A tiny sigh.
“Then I can’t see. Tash, talk to me.”
“What about?”
“I don’t know. Anything. Everything. Just talk to me. We’re on the linem, did you say?”
“We’re on the line. We’re going home.”
“Five hours then. Talk to me.”
So she did. Tash pulled cushions and mats around her into a nest and sat holding her In-Aunt’s head and she talked. She talked about her friends and her in-sisters and her out-sisters and who would go away from West Diggory and who would stay. She talked about boys and how she liked them looking at her but still wanted to be different and special, not to be taken for granted, funny-Tash, odd-Tash. She talked about whether she would marry, which she didn’t think she would, not as far as she could see, and what she would do then if she didn’t. She talked about the things she loved, like swimming, and cooking vegetables, and drawing and words words words. She talked about how she loved the sound and shape of words, the sound of them as something quite different from what they meant and how you could put them together to say things that could not possibly be, and how the words came to her, like they were blown on the wind, shaped from wind, the wind brought to life. She talked of these in words that weren’t clever or mouth-filling, words said quietly and simply and honestly, saying what she thought and how she felt. Tash saw then a richer lode in words; beyond the beauty of their sounds and shapes and patterns was a deeper beauty of the truth they could shape. They could tell what it was to be Tash Gelem-Opunyo. Words could fly the banners and turn the rotors of a life. Milaba squeezed her hand and pushed her broken lips into a smile, and creased the corner of her white, frost-burned eyes.

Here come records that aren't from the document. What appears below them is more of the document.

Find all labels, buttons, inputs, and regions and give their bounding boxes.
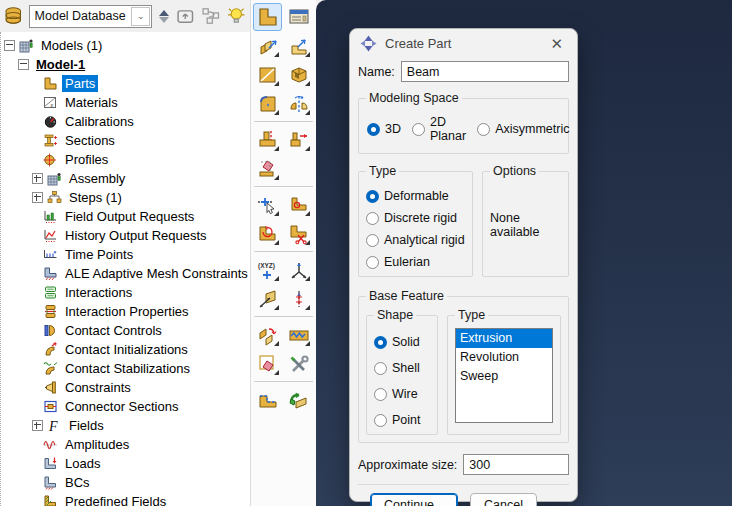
tree-item-label[interactable]: Constraints bbox=[62, 379, 134, 396]
radio-button[interactable] bbox=[366, 234, 379, 247]
collapse-icon[interactable] bbox=[4, 40, 15, 51]
shell-from-solid-button[interactable] bbox=[253, 32, 282, 60]
tree-item-label[interactable]: Interactions bbox=[62, 284, 135, 301]
tree-item-label[interactable]: Contact Stabilizations bbox=[62, 360, 193, 377]
radio-analytical-rigid[interactable]: Analytical rigid bbox=[366, 233, 465, 247]
tree-item-time-points[interactable]: Time Points bbox=[1, 245, 250, 264]
expand-icon[interactable] bbox=[32, 420, 43, 431]
round-chamfer-button[interactable] bbox=[253, 90, 282, 118]
datum-axis-button[interactable] bbox=[284, 285, 313, 313]
collapse-icon[interactable] bbox=[18, 59, 29, 70]
tree-item-label[interactable]: History Output Requests bbox=[62, 227, 210, 244]
tree-item-interaction-properties[interactable]: Interaction Properties bbox=[1, 302, 250, 321]
radio-2d-planar[interactable]: 2D Planar bbox=[412, 115, 466, 143]
tree-item-predefined-fields[interactable]: Predefined Fields bbox=[1, 492, 250, 506]
tree-item-label[interactable]: Materials bbox=[62, 94, 121, 111]
tree-item-label[interactable]: Contact Initializations bbox=[62, 341, 191, 358]
tree-item-label[interactable]: Connector Sections bbox=[62, 398, 181, 415]
tree-item-label[interactable]: ALE Adaptive Mesh Constraints bbox=[62, 265, 250, 282]
radio-discrete-rigid[interactable]: Discrete rigid bbox=[366, 211, 465, 225]
tree-item-label[interactable]: Loads bbox=[62, 455, 103, 472]
radio-button[interactable] bbox=[374, 362, 387, 375]
customize-tools-button[interactable] bbox=[284, 350, 313, 378]
tree-item-amplitudes[interactable]: Amplitudes bbox=[1, 435, 250, 454]
cancel-button[interactable]: Cancel bbox=[470, 493, 537, 506]
approximate-size-input[interactable]: 300 bbox=[463, 454, 569, 475]
tree-item-label[interactable]: Profiles bbox=[62, 151, 111, 168]
sketch-copy-button[interactable] bbox=[253, 321, 282, 349]
list-item-revolution[interactable]: Revolution bbox=[456, 348, 552, 367]
reference-point-button[interactable] bbox=[253, 191, 282, 219]
model-spinner[interactable] bbox=[157, 10, 170, 23]
spinner-down-icon[interactable] bbox=[159, 17, 169, 23]
sketch-zigzag-button[interactable] bbox=[284, 321, 313, 349]
chevron-down-icon[interactable]: ⌄ bbox=[131, 7, 150, 26]
fillet-corner-button[interactable] bbox=[284, 191, 313, 219]
partition-button[interactable] bbox=[253, 126, 282, 154]
tree-item-model-1[interactable]: Model-1 bbox=[1, 55, 250, 74]
tree-item-label[interactable]: Contact Controls bbox=[62, 322, 165, 339]
tree-item-label[interactable]: Models (1) bbox=[38, 37, 105, 54]
mirror-part-button[interactable] bbox=[284, 90, 313, 118]
tree-item-connector-sections[interactable]: Connector Sections bbox=[1, 397, 250, 416]
tree-item-materials[interactable]: ε Materials bbox=[1, 93, 250, 112]
radio-eulerian[interactable]: Eulerian bbox=[366, 255, 465, 269]
tree-item-loads[interactable]: Loads bbox=[1, 454, 250, 473]
part-manager-button[interactable] bbox=[284, 3, 313, 31]
tree-item-interactions[interactable]: Interactions bbox=[1, 283, 250, 302]
tree-item-label[interactable]: Sections bbox=[62, 132, 118, 149]
continue-button[interactable]: Continue... bbox=[370, 493, 458, 506]
remove-faces-button[interactable] bbox=[284, 61, 313, 89]
tree-item-models[interactable]: Models (1) bbox=[1, 36, 250, 55]
radio-deformable[interactable]: Deformable bbox=[366, 189, 465, 203]
tree-item-label[interactable]: BCs bbox=[62, 474, 93, 491]
planar-shell-button[interactable] bbox=[253, 61, 282, 89]
tree-item-steps[interactable]: Steps (1) bbox=[1, 188, 250, 207]
tree-item-label[interactable]: Interaction Properties bbox=[62, 303, 192, 320]
tree-item-label[interactable]: Assembly bbox=[66, 170, 128, 187]
model-database-combobox[interactable]: Model Database ⌄ bbox=[29, 5, 153, 28]
radio-button[interactable] bbox=[477, 123, 490, 136]
geometry-edit-button[interactable] bbox=[253, 386, 282, 414]
tree-item-sections[interactable]: Sections bbox=[1, 131, 250, 150]
radio-solid[interactable]: Solid bbox=[374, 335, 430, 349]
tree-item-label[interactable]: Steps (1) bbox=[66, 189, 125, 206]
dialog-titlebar[interactable]: Create Part ✕ bbox=[350, 29, 577, 58]
radio-wire[interactable]: Wire bbox=[374, 387, 430, 401]
tree-item-label[interactable]: Time Points bbox=[62, 246, 136, 263]
geometry-repair-button[interactable] bbox=[284, 386, 313, 414]
name-input[interactable]: Beam bbox=[401, 61, 569, 82]
tree-item-profiles[interactable]: Profiles bbox=[1, 150, 250, 169]
solid-from-shell-button[interactable] bbox=[284, 32, 313, 60]
erase-sketch-button[interactable] bbox=[253, 350, 282, 378]
feature-type-listbox[interactable]: Extrusion Revolution Sweep bbox=[455, 328, 553, 423]
tree-item-label[interactable]: Calibrations bbox=[62, 113, 137, 130]
radio-button[interactable] bbox=[374, 388, 387, 401]
radio-3d[interactable]: 3D bbox=[367, 115, 401, 143]
tree-item-calibrations[interactable]: Calibrations bbox=[1, 112, 250, 131]
tree-item-label[interactable]: Fields bbox=[66, 417, 107, 434]
tree-item-parts[interactable]: Parts bbox=[1, 74, 250, 93]
list-item-extrusion[interactable]: Extrusion bbox=[456, 329, 552, 348]
radio-point[interactable]: Point bbox=[374, 413, 430, 427]
datum-plane-button[interactable] bbox=[253, 285, 282, 313]
tree-item-constraints[interactable]: Constraints bbox=[1, 378, 250, 397]
tree-item-ale-adaptive-mesh-constraints[interactable]: ALE Adaptive Mesh Constraints bbox=[1, 264, 250, 283]
tree-item-label[interactable]: Amplitudes bbox=[62, 436, 132, 453]
close-icon[interactable]: ✕ bbox=[546, 34, 567, 53]
tree-item-bcs[interactable]: BCs bbox=[1, 473, 250, 492]
tree-item-label[interactable]: Model-1 bbox=[33, 56, 88, 73]
radio-button[interactable] bbox=[412, 123, 425, 136]
radio-button[interactable] bbox=[366, 212, 379, 225]
lightbulb-icon[interactable] bbox=[226, 5, 247, 27]
model-tree-icon[interactable] bbox=[201, 5, 222, 27]
tree-item-assembly[interactable]: Assembly bbox=[1, 169, 250, 188]
datum-point-button[interactable]: (XYZ) bbox=[253, 256, 282, 284]
tree-item-label[interactable]: Predefined Fields bbox=[62, 493, 169, 506]
radio-button[interactable] bbox=[366, 256, 379, 269]
tree-item-history-output-requests[interactable]: History Output Requests bbox=[1, 226, 250, 245]
tree-item-contact-initializations[interactable]: Contact Initializations bbox=[1, 340, 250, 359]
radio-button[interactable] bbox=[374, 414, 387, 427]
radio-button-checked[interactable] bbox=[366, 190, 379, 203]
radio-button-checked[interactable] bbox=[374, 336, 387, 349]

The Emergency Channel chimed. Yoyote had her on visual: they were about twenty kilometres down slope from her. They were coming to get her. They would be safe soon. Well done. And there was other news, news that made his voice sound strange to Tash in Diggler Six, like he was dead and walking and talking and about to cry all at the same time. A command had come in from Iridis Excavation Command, from the High Orbital, ultimately all the way from Earth and the Iridis Development Consortium. There had been a political shift. The faction that was up was down and the faction that was down was up. The Big Dig was cancelled.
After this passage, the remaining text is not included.